128x128x128 SVO ray-cast on the GPU with simple dot-product lighting
There have been numerous articles published in recent years postulating that rasterisation is dead and raytracing is the next big thing and just as many countenancing the opposite, the truth of course as I see it is somewhere in the middle – both have compelling strengths and weaknesses so surely the best solution is to combine them, using each where best suited to maximise their strengths.

So while it’s technically perfectly possible to convert the voxels to geometry and then intersect rays against the resulting polygonal soup it flies in the face of this belief and doesn’t strike me as a particularly sensible thing to do.  I also want to see if ray casting against the voxel structures directly can help alleviate some of the more challenging problems with geometry based voxelisation, particularly transitions between multiple levels of detail which I struggled with on Geo.  Also like I say, it’s not something I’ve done before which is really reason enough.

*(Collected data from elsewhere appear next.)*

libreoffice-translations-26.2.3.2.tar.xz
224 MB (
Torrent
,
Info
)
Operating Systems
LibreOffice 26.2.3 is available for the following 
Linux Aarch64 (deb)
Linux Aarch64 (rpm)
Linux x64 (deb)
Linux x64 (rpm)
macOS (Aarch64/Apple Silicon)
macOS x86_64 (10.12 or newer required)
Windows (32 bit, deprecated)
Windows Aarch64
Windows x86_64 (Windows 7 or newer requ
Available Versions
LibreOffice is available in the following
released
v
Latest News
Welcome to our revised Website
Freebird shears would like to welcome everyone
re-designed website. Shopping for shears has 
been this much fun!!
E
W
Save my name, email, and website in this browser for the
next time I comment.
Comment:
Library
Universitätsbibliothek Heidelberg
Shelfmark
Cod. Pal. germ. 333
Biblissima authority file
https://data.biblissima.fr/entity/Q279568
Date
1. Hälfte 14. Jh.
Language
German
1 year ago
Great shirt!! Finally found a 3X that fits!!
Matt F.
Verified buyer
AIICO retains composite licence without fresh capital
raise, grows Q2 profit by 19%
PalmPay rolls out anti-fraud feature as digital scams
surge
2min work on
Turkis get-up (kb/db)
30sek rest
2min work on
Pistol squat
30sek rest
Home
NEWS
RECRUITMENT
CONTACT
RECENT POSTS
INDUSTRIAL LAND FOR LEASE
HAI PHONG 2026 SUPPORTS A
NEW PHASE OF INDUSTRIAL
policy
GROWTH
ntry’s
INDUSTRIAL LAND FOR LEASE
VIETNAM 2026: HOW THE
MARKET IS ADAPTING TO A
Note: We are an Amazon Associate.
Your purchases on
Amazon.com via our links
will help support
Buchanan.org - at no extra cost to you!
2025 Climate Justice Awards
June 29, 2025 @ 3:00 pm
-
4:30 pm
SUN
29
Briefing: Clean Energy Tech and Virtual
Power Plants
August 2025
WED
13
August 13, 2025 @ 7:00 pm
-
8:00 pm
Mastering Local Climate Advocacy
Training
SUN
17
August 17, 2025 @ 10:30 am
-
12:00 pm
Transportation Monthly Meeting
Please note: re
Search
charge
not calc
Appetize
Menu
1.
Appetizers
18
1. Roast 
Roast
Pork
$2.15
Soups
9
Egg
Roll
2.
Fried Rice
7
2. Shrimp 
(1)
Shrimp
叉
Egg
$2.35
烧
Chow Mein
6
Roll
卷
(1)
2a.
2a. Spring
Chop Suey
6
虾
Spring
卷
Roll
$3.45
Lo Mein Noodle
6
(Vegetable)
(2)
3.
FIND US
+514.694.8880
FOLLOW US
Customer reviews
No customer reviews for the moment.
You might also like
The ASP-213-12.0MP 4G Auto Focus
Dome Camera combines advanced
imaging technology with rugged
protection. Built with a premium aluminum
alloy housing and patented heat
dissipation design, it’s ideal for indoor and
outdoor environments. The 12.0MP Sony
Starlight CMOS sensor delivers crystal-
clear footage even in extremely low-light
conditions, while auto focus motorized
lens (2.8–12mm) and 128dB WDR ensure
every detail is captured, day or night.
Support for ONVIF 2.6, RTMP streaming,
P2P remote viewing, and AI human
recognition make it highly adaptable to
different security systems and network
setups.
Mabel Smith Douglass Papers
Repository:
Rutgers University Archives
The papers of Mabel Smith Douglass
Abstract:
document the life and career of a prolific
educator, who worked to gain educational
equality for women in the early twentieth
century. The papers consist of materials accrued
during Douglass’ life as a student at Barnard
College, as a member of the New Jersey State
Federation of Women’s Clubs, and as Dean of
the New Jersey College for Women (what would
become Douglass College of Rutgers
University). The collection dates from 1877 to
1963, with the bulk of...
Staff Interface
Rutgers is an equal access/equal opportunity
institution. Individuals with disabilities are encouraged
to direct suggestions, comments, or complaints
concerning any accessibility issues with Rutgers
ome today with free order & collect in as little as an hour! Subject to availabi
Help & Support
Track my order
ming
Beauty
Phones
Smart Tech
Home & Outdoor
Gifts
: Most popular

128x128x128 Sphere rendered with linear distance filtering

The same sphere rendered with point distance sampling to make the individual voxels clearer
The Aim

Ultimately I would like to recreate my virtual planet out of landscape blocks of varying resolutions right down from global scale viewed from orbit to standing on the surface with reasonable fidelity.  I’ll also need to have a think about how to procedurally generate the data as the flexibility to have full 3D makes the problem far more interesting than just the heightfield used by Isis (http://jwhigham.wordpress.com/tag/isis/) and Osiris (http://johnwhigham.blogspot.co.uk/search/label/Osiris).  I want to avoid if possible having the floating blobs of landscape that plagued Geo’s simplistic 3D noise based solution while still having features that make the 3D nature of the data obvious such as realistic overhangs and caves.

First Steps

As with most new experiments the first thing to do is investigate the existing body of work on the subject, which as I mentioned earlier is quite active at the moment with the dramatic increase in GPU performance and especially their flexibility in recent years.  See the references section at the end for a few links to papers and videos I discovered in my internet SVO safari, it’s by no means an exhaustive list but they are some of the more interesting items I found.

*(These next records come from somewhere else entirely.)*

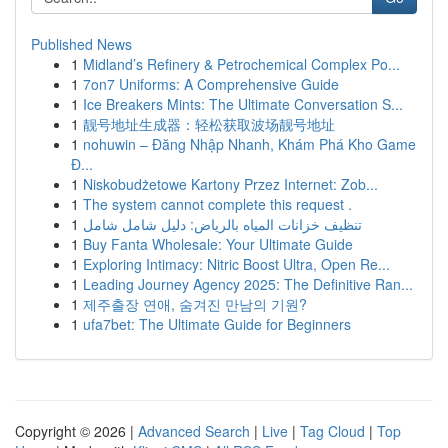
Published News
1
Midland’s Refinery & Petrochemical Complex Po...
1
7on7 Uniforms: A Comprehensive Guide
1
Ice Breakers Mints: The Ultimate Conversation S...
1
靓号地址生成器：轻松获取波场靓号地址
1
nohuwin – Đăng Nhập Nhanh, Khám Phá Kho Game
Đ...
1
Niskobudżetowe Kartony Przez Internet: Zob...
1
The system cannot complete this request .
1
تنظيف خزانات المياه بالرياض: دليل شامل شامل
1
Buy Fanta Wholesale: Your Ultimate Guide
1
Exploring Intimacy: Nitric Boost Ultra, Open Re...
1
Leading Journey Agency 2025: The Definitive Ran...
1
제주출장 연애, 숨겨진 만남의 기원?
1
ufa7bet: The Ultimate Guide for Beginners
Copyright © 2026 |
Advanced Search
|
Live
|
Tag Cloud
|
Top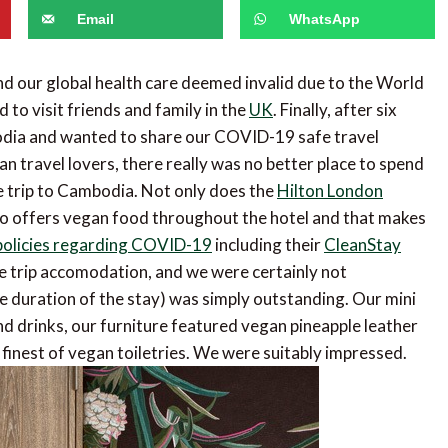
Email
WhatsApp
d our global health care deemed invalid due to the World
to visit friends and family in the
UK
. Finally, after six
odia and wanted to share our COVID-19 safe travel
n travel lovers, there really was no better place to spend
e trip to Cambodia. Not only does the
Hilton London
also offers vegan food throughout the hotel and that makes
policies regarding COVID-19
including their
CleanStay
pre trip accomodation, and we were certainly not
he duration of the stay) was simply outstanding. Our mini
 drinks, our furniture featured vegan pineapple leather
inest of vegan toiletries. We were suitably impressed.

Once I felt I had a sufficient understanding of current techniques I jumped in with both feet and embarked on a bit of coding.  While the aim is to produce a real time GPU based solution my experience of the somewhat patchy tools available for GPU debugging steered me towards producing a reference implementation in C++ on the CPU first.  While it would run far more slowly this would let me debug the code effectively and help me verify that my algorithm and data structures were correct before sending them down to the GPU.
This turned out to be a really useful process and with modern CPUs being pretty powerful themselves (and ray casting being a parallel friendly technique) it was possible to produce a C++ implementation that ran acceptably quickly even in debug builds.  Having it render a quarter resolution version during camera movements and a full resolution one once the camera stopped also helped.

The first technique I attempted was the Laine & Karras one.  While there was sample source code available for this I am of the belief that to properly understand a technique you have to at least have a go at coding it up from first principles so that’s what I did.  After a while though my spider sense started to tell me that storing down to the individual voxel level wasn’t going to be best suited to planetary scales so I switched to the Cyril Crassin paper where he stores an octree down to a certain level then stores bricks of voxels rather than individual ones for the final few levels.

The 16x16x16 grid of voxel "bricks" that make up the actual Octree
The algorithm traverses the octree until it arrives at a suitable level of detail or a leaf node then ray-marches through the chosen brick (8x8x8 in my implementation) to find the accurate intersection.  Written well it's trivial to alter the size of the bricks to compare performance and memory use in different configurations.

This system felt more scalable and better suited to GPU application, plus there were advantages to do with cone tracing through the structure for shadows and global illumination applications that felt worth having available for the future.

Storage

It’s pretty clear that a voxel is a cube shaped blob of space, games such as MineCraft have made the voxel pretty famous these days, but there are a couple of key considerations when rendering them.  Primarily is what each voxel represents, in it’s most simplisitic form a voxel could be considered to be either solid or empty which is easy to understand but limits rendering to producing blocky effects dependent entirely on the size of the voxels in use.  Rather than storing a flag indicating solid or empty with a voxel a better way is to store a distance value representing how far the centre of the voxel is from the surface that is to be rendered.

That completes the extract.